Los hombres heridos de infidelidad pueden desarrollar un complejo de inferioridad y al final pueden llegar a creerse que realmente no son lo suficientemente buenos y que no se merecen una relación estable y saludable.

El continuo pensamiento de “no seré capaz de retener a un hombre en mi vida sin que me sea infiel, porque no valgo lo suficiente” les aleja del mundo. De este modo, por muchas demostraciones de amor e interés que otros hombres hagan, se ven incapacitados para confiar.

Miedo a perder libertad

Existen hombres que son muy autónomos e independientes. Es por eso por lo que la idea de tener una relación les puede causar vértigo. Y es que en una relación pueden sentir cómo su novio les controla o ejerce algún tipo de control sobre sus vidas.

Tienden a pensar entonces que sentir ese tipo de presiones y estar sometidos al control que existe dentro de las relaciones, no es algo necesario. Automáticamente creen que si tienen una pareja esta comenzará a controlarlos.

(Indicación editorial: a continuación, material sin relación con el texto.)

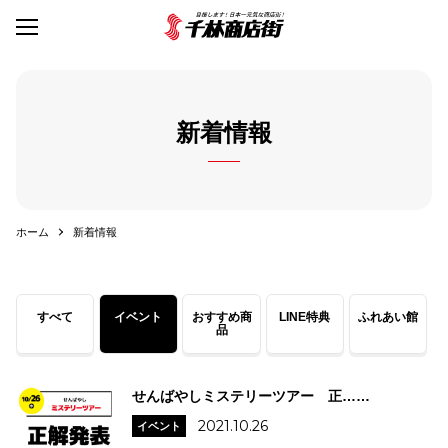
新着情報
ホーム
新着情報
すべて
イベント
おすすめ商
LINE特典
ふれあい館
品
せんばやしミステリーツアー 正……
2021.10.26
イベント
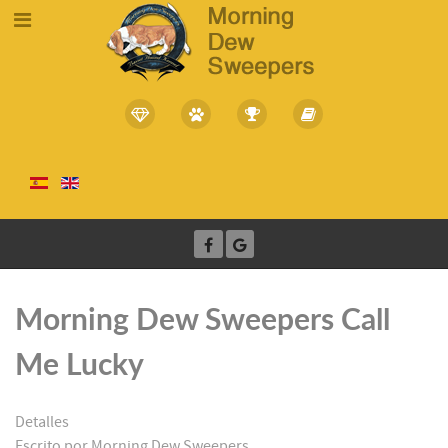
Morning Dew Sweepers Call
Me Lucky
Detalles
Escrito por
Morning Dew Sweepers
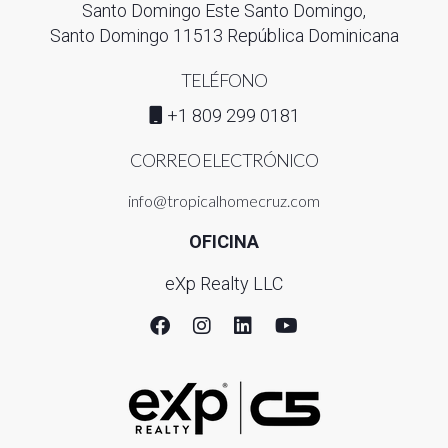
Santo Domingo Este Santo Domingo,
Santo Domingo 11513 República Dominicana
TELÉFONO
+1 809 299 0181
CORREO ELECTRÓNICO
info@tropicalhomecruz.com
OFICINA
eXp Realty LLC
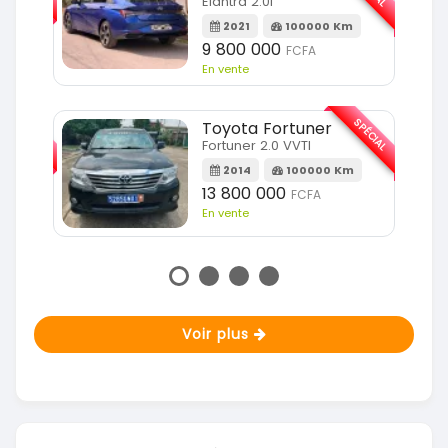
Elantra 2.0l
m
2021
100000 Km
9 800 000
FCFA
En vente
SPÉCIAL
SPÉCIAL
Toyota Fortuner
Fortuner 2.0 VVTI
2014
100000 Km
13 800 000
FCFA
En vente
Voir plus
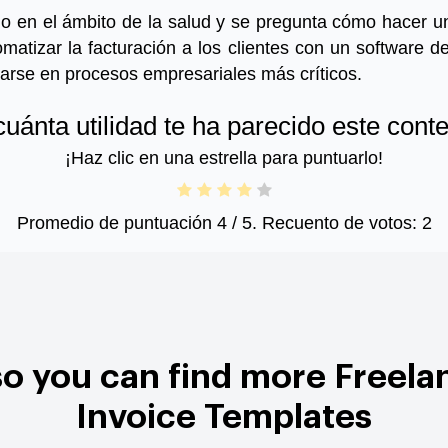
io en el ámbito de la salud y se pregunta
cómo hacer un
omatizar la facturación a los clientes con un
software d
rarse en procesos empresariales más críticos.
uánta utilidad te ha parecido este cont
¡Haz clic en una estrella para puntuarlo!
Promedio de puntuación
4
/ 5. Recuento de votos:
2
so you can find more Freela
Invoice Templates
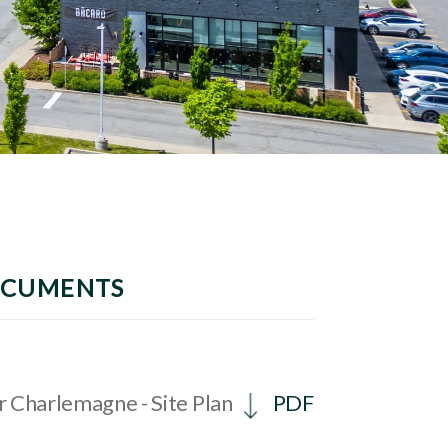
OCUMENTS
 Charlemagne - Site Plan
PDF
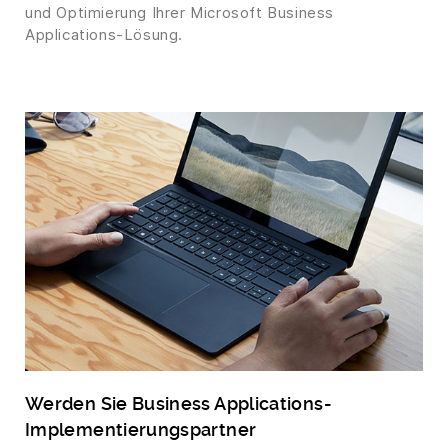
und Optimierung Ihrer Microsoft Business
Applications-Lösung.
Werden Sie Business Applications-
Implementierungspartner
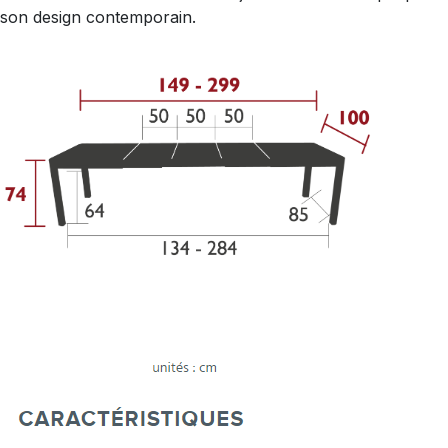
son design contemporain.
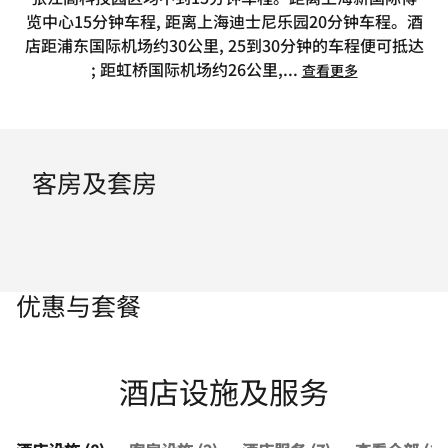
览中心15分钟车程, 距离上海迪士尼乐园20分钟车程。酒
店距浦东国际机场约30公里, 25到30分钟的车程便可抵达
; 距虹桥国际机场约26公里,
...
查看更多
客房及套房
优惠与套餐
酒店设施及服务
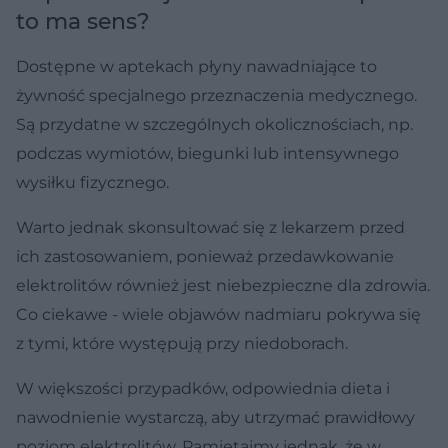
to ma sens?
Dostępne w aptekach płyny nawadniające to
żywność specjalnego przeznaczenia medycznego.
Są przydatne w szczególnych okolicznościach, np.
podczas wymiotów, biegunki lub intensywnego
wysiłku fizycznego.
Warto jednak skonsultować się z lekarzem przed
ich zastosowaniem, ponieważ przedawkowanie
elektrolitów również jest niebezpieczne dla zdrowia.
Co ciekawe - wiele objawów nadmiaru pokrywa się
z tymi, które występują przy niedoborach.
W większości przypadków, odpowiednia dieta i
nawodnienie wystarczą, aby utrzymać prawidłowy
poziom elektrolitów. Pamiętajmy jednak, że w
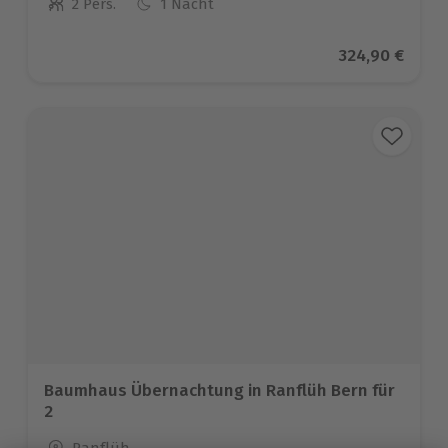
2 Pers.
1 Nacht
Anzahl der Teilnehmer
Aktueller Pre
324,90 €
Baumhaus Übernachtung in Ranflüh Bern für
2
Standort
Ranflüh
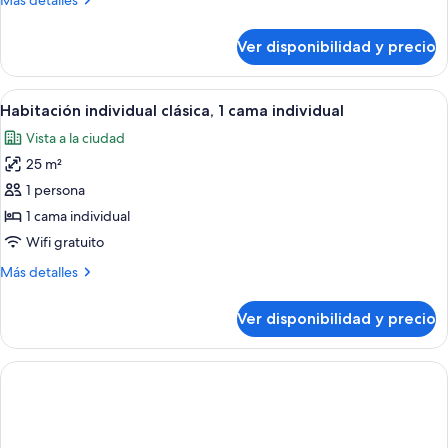
Más detalles
detalles
sobre
Ver disponibilidad y precio
Habitación
familiar
(Trullo)
Ver
Una cama individual en una habitación
1
Habitación individual clásica, 1 cama individual
todas
Vista a la ciudad
las
25 m²
fotos
de
1 persona
Habitación
1 cama individual
individual
Wifi gratuito
clásica,
Más
Más detalles
1
detalles
cama
sobre
Ver disponibilidad y precio
Habitación
individual
individual
clásica,
1
cama
individual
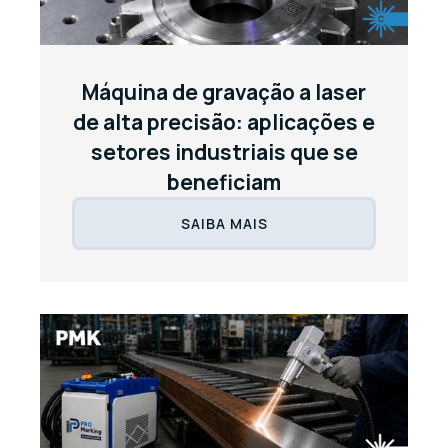
Máquina de gravação a laser
de alta precisão: aplicações e
setores industriais que se
beneficiam
SAIBA MAIS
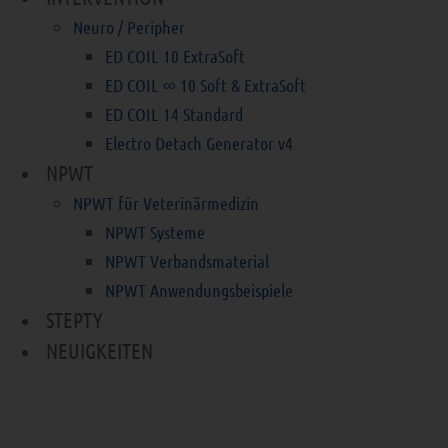
Neuro / Peripher
ED COIL 10 ExtraSoft
ED COIL ∞ 10 Soft & ExtraSoft
ED COIL 14 Standard
Electro Detach Generator v4
NPWT
NPWT für Veterinärmedizin
NPWT Systeme
NPWT Verbandsmaterial
NPWT Anwendungsbeispiele
STEPTY
NEUIGKEITEN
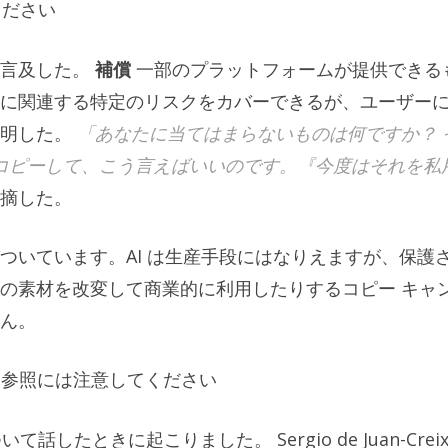
ください
も言及した。
補償
一部のプラットフォームが提供できる
に関連する特定のリスクをカバーできるが、ユーザー
説明した。
「あなたに当てはまらないものは何ですか？ 
をコピーして、こう言えばいいのです。『今度はそれを私
摘した。
ついています。AI は生産手段にはなりえますが、保護
の素材を改変して商業的に利用したりするコピー キャ
ん。
された参照には注意してください
したときに起こりました。 Sergio de Juan-Crei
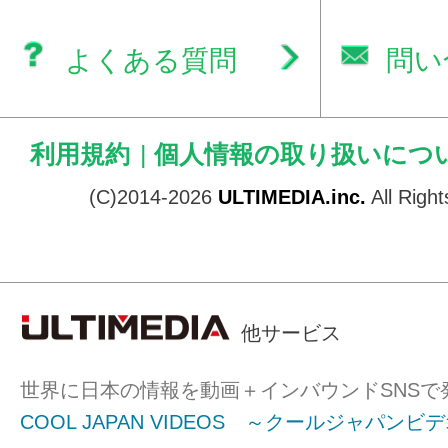
よくある質問
問い
利用規約
|
個人情報の取り扱いにつ
(C)2014-2026
ULTIMEDIA.inc.
All Righ
他サービス
世界に日本の情報を動画＋インバウンドSNSで
COOL JAPAN VIDEOS ～クールジャパンビ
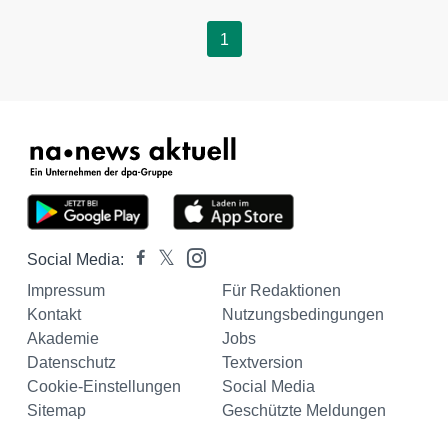
1
Social Media:
Impressum
Für Redaktionen
Kontakt
Nutzungsbedingungen
Akademie
Jobs
Datenschutz
Textversion
Cookie-Einstellungen
Social Media
Sitemap
Geschützte Meldungen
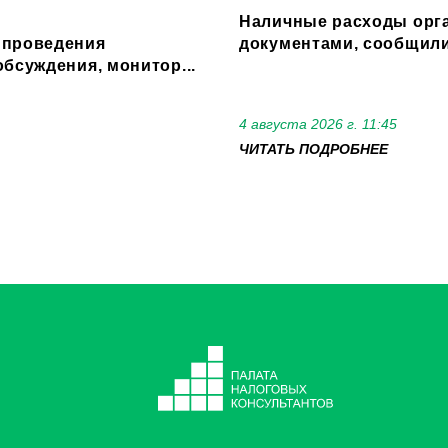
Наличные расходы орга
 проведения
документами, сообщили
бсуждения, монитор...
4 августа 2026 г. 11:45
ЧИТАТЬ ПОДРОБНЕЕ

Su chico hará preguntas como “¿dónde estás?” “¿qué has hecho hoy?” “¿cómo estás?” y pedirá explicaciones. Definitivamente, para algunos hombres, esto supone un sacrificio que no están dispuestos a asumir. Finalmente tienden a alejarse de posibles relaciones porque no pueden permitir que alguien se adentre en su territorio y tengan que renunciar a ciertas libertades.

Miedo a comprometerse

 El miedo al compromiso se traduce en la evitación automatizada de responsabilidades. Y es que, tener un novio formal y una relación estable requieren de la asunción de ciertas responsabilidades.

Generalmente, el miedo al compromiso está relacionado con cuestiones como la madurez, la personalidad del individuo y la inseguridad. Muchas veces los hombres que temen al compromiso dudan si ese hombre les gusta realmente, si la relación irá bien y si en pareja tendrá una vida feliz.

Como consecuencia de todas esas sensaciones y emociones se produce un bloqueo donde reina el miedo y la solución más habitual es huir de todo aquello que implica una relación estable.

El miedo al compromiso puede dar lugar a dos tipos de hombres. El primero de ellos es el que va de chico en chico pero no tiene la intención de enamorarse ni de estar definitivamente con uno de ellos. El segundo es aquel que muestra una alta inseguridad en sí mismo. Tiene miedo a muchas cosas, (que la relación termine, que haya una infidelidad…) y prefieren no vivirlo. Su mecanismo interno suele ser “me compensa más estar solo a sufrir algunas de esas experiencias”.